I realized after I wrote the comment that I was really referring to the closure traits when I said that. And I really should have said "kind" instead of "type" because, like you said, every different function has its own
type.
But anyway, I don't really disagree with your point about categorizing languages as OOP, Procedural, or Functional.
But honestly, in this case, I think it's pretty damn clear than Rust is procedural WAY more than it's either OOP or FP. (Note: By OOP, I mean Java-style with tall ownership hierarchies and object-managed mutable state, not necessarily caring about inheritance. And definitely not referring to Alan-Kay-Style-OOP a la Lisp and Smalltalk).
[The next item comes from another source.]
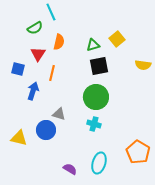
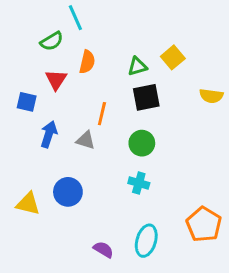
orange line: (52, 73) -> (102, 114), moved
green circle: (96, 97) -> (142, 143), size x0.7
gray triangle: (59, 114) -> (86, 140), moved

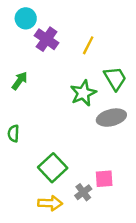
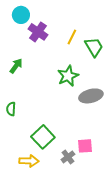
green trapezoid: (115, 78) -> (94, 47), moved
yellow arrow: (50, 203) -> (29, 161), moved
Scala can be looked at as FP and/or OOP. C++ can be looked at as Proc and/or OOP. Python, IIRC, can kind of do all of them, but I don't remember it being easy to make copies/clones in Python, so FP is questionable.
Have you ever tried to write two versions of a complex async function in Rust? One with async and one with Futures combinators? Due to ownership, the Futures combinators approach very quickly devolves into a nightmare. The language doesn't "want" you to do that.
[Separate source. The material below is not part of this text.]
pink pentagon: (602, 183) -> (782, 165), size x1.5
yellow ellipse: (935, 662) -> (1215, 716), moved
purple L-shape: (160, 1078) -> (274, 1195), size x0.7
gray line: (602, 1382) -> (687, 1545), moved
What about function composition? Very awkward to do with matching up the different Fn traits.
And deeply nested object hierarchies are a no-go, too, because of the inability to do "partial borrows" of just a single field of a struct.
I mean, yes, it's not C because it has a real type system and generics. But... it's pretty much C in that you just write functions and procedures that operate on structs.
EDIT: Perhaps my "hardline" approach on calling Rust procedural is in response to people who have come to Rust from non-FP languages, see `map`, `filter`, and `Option` and start calling Rust functional. That's not functional programming! Ask someone who does OCaml to try out Rust and see if they call Rust functional afterwards.